À medida que se organizam as comissões e serviços de controle de infecção hospitalar, surge a necessidade de conhecimento da característica epidemiológica bacteriana de cada instituição, acarretando melhoria das técnicas e resultados microbiológicos8 . O laboratório de microbiologia atua orientando a padronização e prescrição de antibióticos, gerando e fornecendo relatórios sobre a distribuição de microrganismos identificados em sítios corporais e unidades do hospital9 .
Um exame microbiológico é resultado de uma sequencia de etapas que devem ser executadas com cuidado, precisão e no menor tempo possível. Torna-se necessário que o laboratório detenha o controle adequado de cada uma delas, orientando a padronização de rotinas e checando a correta execução de suas atividades8 . O estudo revelou que 76% dos serviços contavam com o microbiologista à frente das atividades, 78% possuíam padronização de seus procedimentos e realizavam controle de qualidade dos meios de cultura e dos discos de antibiograma.
O isolamento e a identificação correta em uma amostra biológica são essenciais para o conhecimento das características microbiológicas das IH. Assim conhecer a sensibilidade "in vitro" do agente infectado é necessário para que se faça a escolha do antimicrobiano mais eficaz para o tratamento do processo infeccioso8 . Verificamos que 78% dos serviços identificam bactérias até espécies e fornecem dados de sensibilidade condensados e analisados.
Sobre o descarte das amostras dos exames realizados 67% relatam autoclavar esses materiais antes de desprezar no lixo, prática esta recomendada pelo MS, o qual preconiza que resíduos de amostras clínicas e outros materiais a serem descartados deverão ser acondicionados em sacos plásticos apropriados e, em seguida, autoclavados3 .

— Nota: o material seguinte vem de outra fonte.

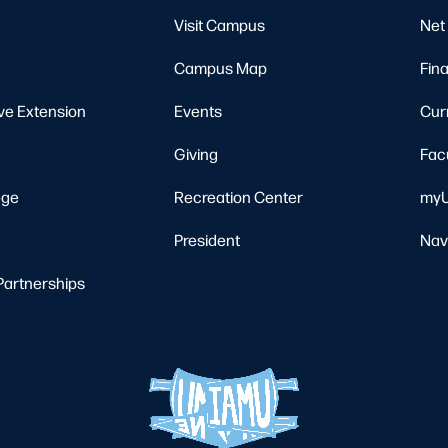
Visit Campus
Net 
Campus Map
Fina
ve Extension
Events
Cur
Giving
Fac
ege
Recreation Center
myU
President
Nav
Partnerships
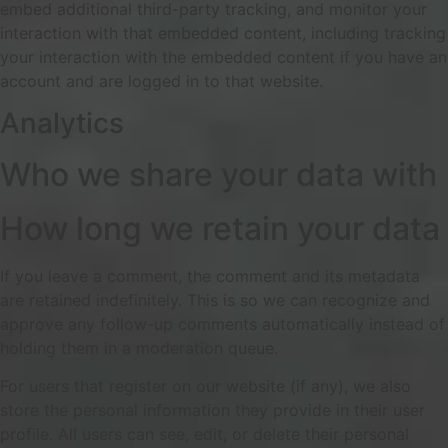
embed additional third-party tracking, and monitor your
interaction with that embedded content, including tracking
your interaction with the embedded content if you have an
account and are logged in to that website.
Analytics
Who we share your data with
How long we retain your data
If you leave a comment, the comment and its metadata
are retained indefinitely. This is so we can recognize and
approve any follow-up comments automatically instead of
holding them in a moderation queue.
For users that register on our website (if any), we also
store the personal information they provide in their user
profile. All users can see, edit, or delete their personal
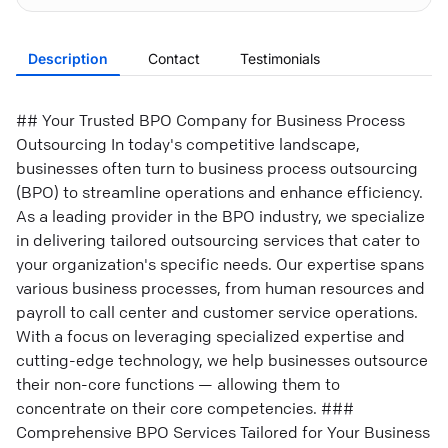
Description
Contact
Testimonials
## Your Trusted BPO Company for Business Process
Outsourcing In today's competitive landscape,
businesses often turn to business process outsourcing
(BPO) to streamline operations and enhance efficiency.
As a leading provider in the BPO industry, we specialize
in delivering tailored outsourcing services that cater to
your organization's specific needs. Our expertise spans
various business processes, from human resources and
payroll to call center and customer service operations.
With a focus on leveraging specialized expertise and
cutting-edge technology, we help businesses outsource
their non-core functions — allowing them to
concentrate on their core competencies. ###
Comprehensive BPO Services Tailored for Your Business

O sucesso dos programas de controle de IH depende do envolvimento ativo do laboratório de microbiologia. Os resultados do exames laboratoriais devem estar disponíveis de modo prático e rápido, afim de poderem ser consultados pelo corpo clínico do hospital10 .
A farmácia hospitalar deve possuir uma estrutura adequada para desenvolver uma assistência farmacêutica eficaz e participa ativamente das ações de controle e prevenção da IH. Recursos humanos capacitados, recursos materiais e área física compatível com o perfil assistencial da instituição são requisitos básicos para viabilizar a atuação da farmácia hospitalar8 .

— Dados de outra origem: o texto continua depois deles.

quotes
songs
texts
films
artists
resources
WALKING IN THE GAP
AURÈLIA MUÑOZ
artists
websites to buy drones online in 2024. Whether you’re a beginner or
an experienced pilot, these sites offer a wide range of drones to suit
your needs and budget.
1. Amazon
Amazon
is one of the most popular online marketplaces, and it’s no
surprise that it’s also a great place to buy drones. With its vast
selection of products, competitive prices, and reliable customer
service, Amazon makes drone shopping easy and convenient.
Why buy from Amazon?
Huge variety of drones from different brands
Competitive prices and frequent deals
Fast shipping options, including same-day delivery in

A presença do farmacêutico foi verificada em 78% dos serviços pesquisados. A farmácia em 56% dos hospitais estava associada ao almoxarifado, e nem sempre o farmacêutico foi encontrado coordenando as atividades, 89% das instituições adotam a padronização de medicamentos.
O uso racional do medicamento é a principal diretriz de um programa de assistência farmacêutica, considerando-se que ao lado de sua ação terapêutica, todo medicamento tem um potencial de risco de efeitos iatrogênicos. Esse risco é ainda maior para os potentes fârmacos modernos entre os quais se destacam os antimicrobianos. O cenário atual da política de medicamentos em nosso país, determina a necessidade de criação de normas e critérios para a sua seleção8.

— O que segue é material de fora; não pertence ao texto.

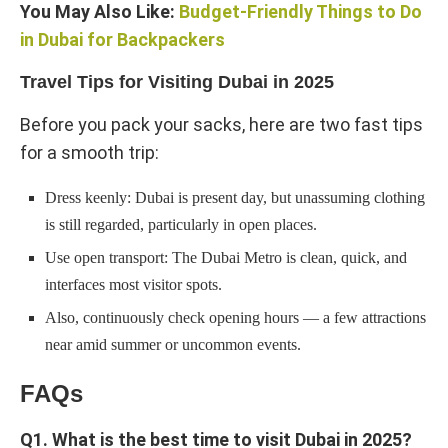
You May Also Like:
Budget-Friendly Things to Do
in Dubai for Backpackers
Travel Tips for Visiting Dubai in 2025
Before you pack your sacks, here are two fast tips
for a smooth trip:
Dress keenly: Dubai is present day, but unassuming clothing
is still regarded, particularly in open places.
Use open transport: The Dubai Metro is clean, quick, and
interfaces most visitor spots.
Also, continuously check opening hours — a few attractions
near amid summer or uncommon events.
FAQs
Q1. What is the best time to visit Dubai in 2025?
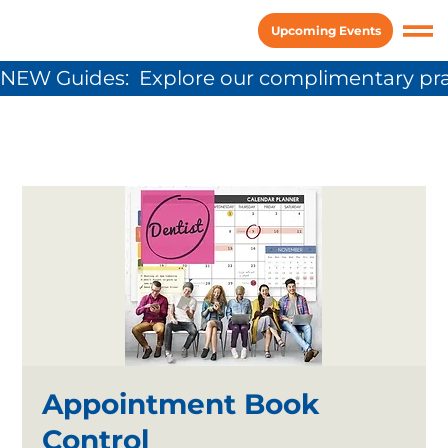
Upcoming Events
NEW Guides:  Explore our complimentary pra
Appointment Book
Control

A distribuição de medicamentos é um aspecto estratégico seja do ponto de vista de segurança do paciente, do aspecto econômico do hospital ou em termos de controle de IH8. A existência de um sistema de distribuição de medicamentos foi observada em 100% dos serviços sendo que o método mais encontrado foi a distribuição por dose individualizada (89%). Além do medicamento, todos relataram distribuir outros materiais médico-hospitalares, via farmácia.
A seleção de esterilizantes químicos, desinfetantes, saneantes e anti-sépticos e a vigilância de sua utilização adequada são responsabilidade da farmácia7. Os nossos dados revelam que em apenas 23% dos hospitais a seleção, diluição e fracionamento desses produtos estava sob a responsabilidade da farmácia e a padronização foi verificada somente em 45% das instituições. Resultados semelhantes foram detectados pelo Ministério da saúde, que observou a padronização de germicidas, esterilizantes e anti-sépticos em apenas 50% dos hospitais terciários estudados9.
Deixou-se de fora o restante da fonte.